*** Data shown
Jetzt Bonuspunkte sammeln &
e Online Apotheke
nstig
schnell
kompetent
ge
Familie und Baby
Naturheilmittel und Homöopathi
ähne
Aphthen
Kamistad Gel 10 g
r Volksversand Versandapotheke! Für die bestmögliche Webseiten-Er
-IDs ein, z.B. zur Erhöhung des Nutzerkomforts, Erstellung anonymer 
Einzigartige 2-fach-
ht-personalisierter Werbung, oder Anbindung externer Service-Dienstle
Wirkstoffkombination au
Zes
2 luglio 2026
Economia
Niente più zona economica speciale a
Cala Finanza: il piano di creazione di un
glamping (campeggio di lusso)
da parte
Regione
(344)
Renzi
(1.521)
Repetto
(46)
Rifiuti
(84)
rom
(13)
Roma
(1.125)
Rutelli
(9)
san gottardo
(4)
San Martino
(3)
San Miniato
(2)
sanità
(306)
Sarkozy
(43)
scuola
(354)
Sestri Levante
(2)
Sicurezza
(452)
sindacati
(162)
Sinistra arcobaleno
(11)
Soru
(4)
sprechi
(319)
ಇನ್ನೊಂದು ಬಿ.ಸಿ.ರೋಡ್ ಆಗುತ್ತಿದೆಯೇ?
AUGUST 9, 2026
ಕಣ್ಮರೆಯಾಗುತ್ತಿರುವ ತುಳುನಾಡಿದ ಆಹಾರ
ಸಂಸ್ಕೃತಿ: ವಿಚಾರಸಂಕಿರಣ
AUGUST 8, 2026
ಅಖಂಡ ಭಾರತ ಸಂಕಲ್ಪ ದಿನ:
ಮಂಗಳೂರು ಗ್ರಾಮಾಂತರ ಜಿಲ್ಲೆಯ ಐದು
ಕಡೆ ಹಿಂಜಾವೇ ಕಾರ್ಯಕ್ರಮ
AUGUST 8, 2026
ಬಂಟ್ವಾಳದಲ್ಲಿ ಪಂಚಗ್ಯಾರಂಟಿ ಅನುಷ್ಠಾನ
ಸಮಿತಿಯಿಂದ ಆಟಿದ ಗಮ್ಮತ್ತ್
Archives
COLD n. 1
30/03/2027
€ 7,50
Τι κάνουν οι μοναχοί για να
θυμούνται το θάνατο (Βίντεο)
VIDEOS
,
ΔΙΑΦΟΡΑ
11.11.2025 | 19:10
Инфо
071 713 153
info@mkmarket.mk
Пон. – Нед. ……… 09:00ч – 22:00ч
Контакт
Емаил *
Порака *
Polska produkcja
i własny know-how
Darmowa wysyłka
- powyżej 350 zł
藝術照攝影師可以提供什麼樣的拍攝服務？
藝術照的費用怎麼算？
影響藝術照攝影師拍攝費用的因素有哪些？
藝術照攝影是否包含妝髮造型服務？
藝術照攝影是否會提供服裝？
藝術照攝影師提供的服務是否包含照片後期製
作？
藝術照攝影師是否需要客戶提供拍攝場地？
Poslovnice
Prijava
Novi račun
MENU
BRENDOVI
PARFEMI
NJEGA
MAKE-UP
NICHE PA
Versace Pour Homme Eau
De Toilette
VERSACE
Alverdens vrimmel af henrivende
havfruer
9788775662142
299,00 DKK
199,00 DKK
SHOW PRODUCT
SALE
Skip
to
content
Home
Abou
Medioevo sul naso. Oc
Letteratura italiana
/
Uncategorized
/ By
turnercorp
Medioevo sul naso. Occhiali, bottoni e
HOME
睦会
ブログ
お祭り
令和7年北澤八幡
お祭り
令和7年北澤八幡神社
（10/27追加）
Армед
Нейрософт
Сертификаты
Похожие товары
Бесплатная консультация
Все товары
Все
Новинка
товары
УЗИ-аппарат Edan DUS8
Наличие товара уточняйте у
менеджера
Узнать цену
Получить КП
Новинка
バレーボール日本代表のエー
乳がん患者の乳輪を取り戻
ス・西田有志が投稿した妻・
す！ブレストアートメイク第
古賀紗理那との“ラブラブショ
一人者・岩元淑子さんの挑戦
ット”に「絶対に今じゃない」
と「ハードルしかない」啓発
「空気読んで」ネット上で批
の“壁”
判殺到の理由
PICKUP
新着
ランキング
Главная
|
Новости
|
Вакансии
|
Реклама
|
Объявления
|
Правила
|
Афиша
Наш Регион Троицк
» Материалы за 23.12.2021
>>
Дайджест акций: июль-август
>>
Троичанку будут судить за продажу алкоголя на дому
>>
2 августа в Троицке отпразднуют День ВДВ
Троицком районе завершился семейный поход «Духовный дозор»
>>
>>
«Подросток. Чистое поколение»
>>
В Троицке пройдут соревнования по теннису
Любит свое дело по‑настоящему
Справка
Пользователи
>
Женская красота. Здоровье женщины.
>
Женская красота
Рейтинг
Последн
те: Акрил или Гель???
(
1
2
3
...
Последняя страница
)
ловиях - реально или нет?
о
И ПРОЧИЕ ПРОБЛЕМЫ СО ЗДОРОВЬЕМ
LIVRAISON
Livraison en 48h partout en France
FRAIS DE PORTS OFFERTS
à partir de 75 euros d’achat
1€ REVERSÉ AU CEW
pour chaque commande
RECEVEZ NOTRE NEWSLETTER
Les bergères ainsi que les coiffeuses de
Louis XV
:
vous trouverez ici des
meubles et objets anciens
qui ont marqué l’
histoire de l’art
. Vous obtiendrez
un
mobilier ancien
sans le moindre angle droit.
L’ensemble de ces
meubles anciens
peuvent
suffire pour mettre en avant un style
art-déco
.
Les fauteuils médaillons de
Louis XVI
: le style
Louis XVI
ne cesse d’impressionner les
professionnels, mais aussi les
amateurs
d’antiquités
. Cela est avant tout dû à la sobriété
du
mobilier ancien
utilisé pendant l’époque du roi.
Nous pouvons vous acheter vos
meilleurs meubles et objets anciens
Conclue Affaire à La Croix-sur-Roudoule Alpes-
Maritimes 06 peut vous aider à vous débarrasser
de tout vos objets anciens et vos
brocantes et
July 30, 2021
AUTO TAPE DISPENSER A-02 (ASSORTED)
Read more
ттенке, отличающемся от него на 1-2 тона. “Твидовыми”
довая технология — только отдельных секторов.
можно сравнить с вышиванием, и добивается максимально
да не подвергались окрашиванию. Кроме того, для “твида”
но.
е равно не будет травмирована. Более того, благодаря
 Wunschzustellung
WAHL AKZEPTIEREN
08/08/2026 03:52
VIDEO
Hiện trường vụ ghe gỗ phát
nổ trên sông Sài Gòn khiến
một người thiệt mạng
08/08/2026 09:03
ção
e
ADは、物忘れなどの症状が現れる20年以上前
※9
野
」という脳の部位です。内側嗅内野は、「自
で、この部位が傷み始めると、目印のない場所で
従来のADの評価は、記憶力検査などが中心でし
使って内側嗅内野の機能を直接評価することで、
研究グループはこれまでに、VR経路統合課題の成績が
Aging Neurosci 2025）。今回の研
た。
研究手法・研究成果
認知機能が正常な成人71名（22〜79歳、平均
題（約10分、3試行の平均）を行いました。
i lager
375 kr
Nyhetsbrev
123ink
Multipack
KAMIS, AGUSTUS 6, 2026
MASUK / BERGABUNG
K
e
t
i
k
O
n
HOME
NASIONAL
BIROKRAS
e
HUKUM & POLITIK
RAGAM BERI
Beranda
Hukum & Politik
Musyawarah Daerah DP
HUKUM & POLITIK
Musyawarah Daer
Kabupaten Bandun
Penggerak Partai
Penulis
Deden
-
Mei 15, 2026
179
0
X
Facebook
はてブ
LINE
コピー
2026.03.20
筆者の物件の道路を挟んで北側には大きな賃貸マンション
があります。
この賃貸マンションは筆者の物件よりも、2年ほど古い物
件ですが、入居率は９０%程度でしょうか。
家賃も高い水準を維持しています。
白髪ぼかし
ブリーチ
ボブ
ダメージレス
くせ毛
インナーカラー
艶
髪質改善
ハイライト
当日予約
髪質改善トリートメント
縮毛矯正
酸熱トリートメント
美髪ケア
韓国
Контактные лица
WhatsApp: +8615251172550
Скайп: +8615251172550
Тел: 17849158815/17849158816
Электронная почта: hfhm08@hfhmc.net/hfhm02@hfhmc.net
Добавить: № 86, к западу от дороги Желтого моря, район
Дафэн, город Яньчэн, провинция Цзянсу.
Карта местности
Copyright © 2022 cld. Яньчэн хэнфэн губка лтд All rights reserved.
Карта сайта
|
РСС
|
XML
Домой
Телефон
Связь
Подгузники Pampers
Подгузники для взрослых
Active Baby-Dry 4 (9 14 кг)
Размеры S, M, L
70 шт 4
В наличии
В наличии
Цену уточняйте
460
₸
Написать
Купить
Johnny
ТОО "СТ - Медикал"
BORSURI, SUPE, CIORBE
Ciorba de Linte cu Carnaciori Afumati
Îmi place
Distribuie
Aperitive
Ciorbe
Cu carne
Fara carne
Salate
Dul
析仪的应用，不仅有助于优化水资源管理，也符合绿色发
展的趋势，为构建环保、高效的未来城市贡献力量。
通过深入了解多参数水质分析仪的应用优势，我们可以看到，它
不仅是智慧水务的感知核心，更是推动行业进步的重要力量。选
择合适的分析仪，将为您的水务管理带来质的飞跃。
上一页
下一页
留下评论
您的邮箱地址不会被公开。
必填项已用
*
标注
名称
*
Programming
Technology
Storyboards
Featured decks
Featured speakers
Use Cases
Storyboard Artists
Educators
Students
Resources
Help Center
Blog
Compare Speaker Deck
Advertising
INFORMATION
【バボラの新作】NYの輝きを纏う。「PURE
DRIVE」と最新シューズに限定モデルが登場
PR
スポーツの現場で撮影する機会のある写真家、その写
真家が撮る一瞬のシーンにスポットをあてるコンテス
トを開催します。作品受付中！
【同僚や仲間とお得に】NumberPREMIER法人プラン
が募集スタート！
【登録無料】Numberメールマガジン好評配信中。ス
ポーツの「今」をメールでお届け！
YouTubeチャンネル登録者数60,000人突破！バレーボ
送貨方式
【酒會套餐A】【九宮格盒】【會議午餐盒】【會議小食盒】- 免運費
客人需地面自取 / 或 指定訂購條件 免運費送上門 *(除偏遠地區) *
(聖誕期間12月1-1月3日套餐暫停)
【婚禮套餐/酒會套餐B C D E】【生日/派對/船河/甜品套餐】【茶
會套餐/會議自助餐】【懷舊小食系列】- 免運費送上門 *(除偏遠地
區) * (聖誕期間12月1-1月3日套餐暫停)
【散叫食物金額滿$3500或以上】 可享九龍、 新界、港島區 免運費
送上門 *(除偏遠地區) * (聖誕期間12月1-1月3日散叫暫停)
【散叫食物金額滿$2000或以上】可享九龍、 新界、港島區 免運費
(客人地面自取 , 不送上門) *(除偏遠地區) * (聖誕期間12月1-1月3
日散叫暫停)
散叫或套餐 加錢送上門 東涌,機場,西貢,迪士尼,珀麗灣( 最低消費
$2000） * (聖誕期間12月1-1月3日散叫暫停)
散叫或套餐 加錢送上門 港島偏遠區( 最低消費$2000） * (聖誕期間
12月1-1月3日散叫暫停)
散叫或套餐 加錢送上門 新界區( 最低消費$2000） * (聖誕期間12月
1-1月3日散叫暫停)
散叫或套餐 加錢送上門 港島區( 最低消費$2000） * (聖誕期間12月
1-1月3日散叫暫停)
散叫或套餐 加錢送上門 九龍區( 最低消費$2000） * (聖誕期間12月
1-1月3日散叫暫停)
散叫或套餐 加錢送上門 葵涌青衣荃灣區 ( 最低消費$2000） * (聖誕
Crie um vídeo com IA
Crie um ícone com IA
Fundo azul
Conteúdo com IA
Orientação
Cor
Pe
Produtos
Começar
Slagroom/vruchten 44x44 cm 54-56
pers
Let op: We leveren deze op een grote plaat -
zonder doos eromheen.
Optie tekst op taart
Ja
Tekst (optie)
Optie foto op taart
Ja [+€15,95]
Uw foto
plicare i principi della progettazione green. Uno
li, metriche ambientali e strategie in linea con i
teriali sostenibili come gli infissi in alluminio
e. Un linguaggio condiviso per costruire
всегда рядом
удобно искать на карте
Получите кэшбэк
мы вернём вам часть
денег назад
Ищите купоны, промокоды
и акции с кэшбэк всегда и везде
******
Required work |
Print the lines above from the one with "影響藝術照攝影師拍攝費用的因素有哪些？" through the one with "SHOW PRODUCT", both included, exactly as written and nothing more.

Solution to this problem |
影響藝術照攝影師拍攝費用的因素有哪些？
藝術照攝影是否包含妝髮造型服務？
藝術照攝影是否會提供服裝？
藝術照攝影師提供的服務是否包含照片後期製
作？
藝術照攝影師是否需要客戶提供拍攝場地？
Poslovnice
Prijava
Novi račun
MENU
BRENDOVI
PARFEMI
NJEGA
MAKE-UP
NICHE PA
Versace Pour Homme Eau
De Toilette
VERSACE
Alverdens vrimmel af henrivende
havfruer
9788775662142
299,00 DKK
199,00 DKK
SHOW PRODUCT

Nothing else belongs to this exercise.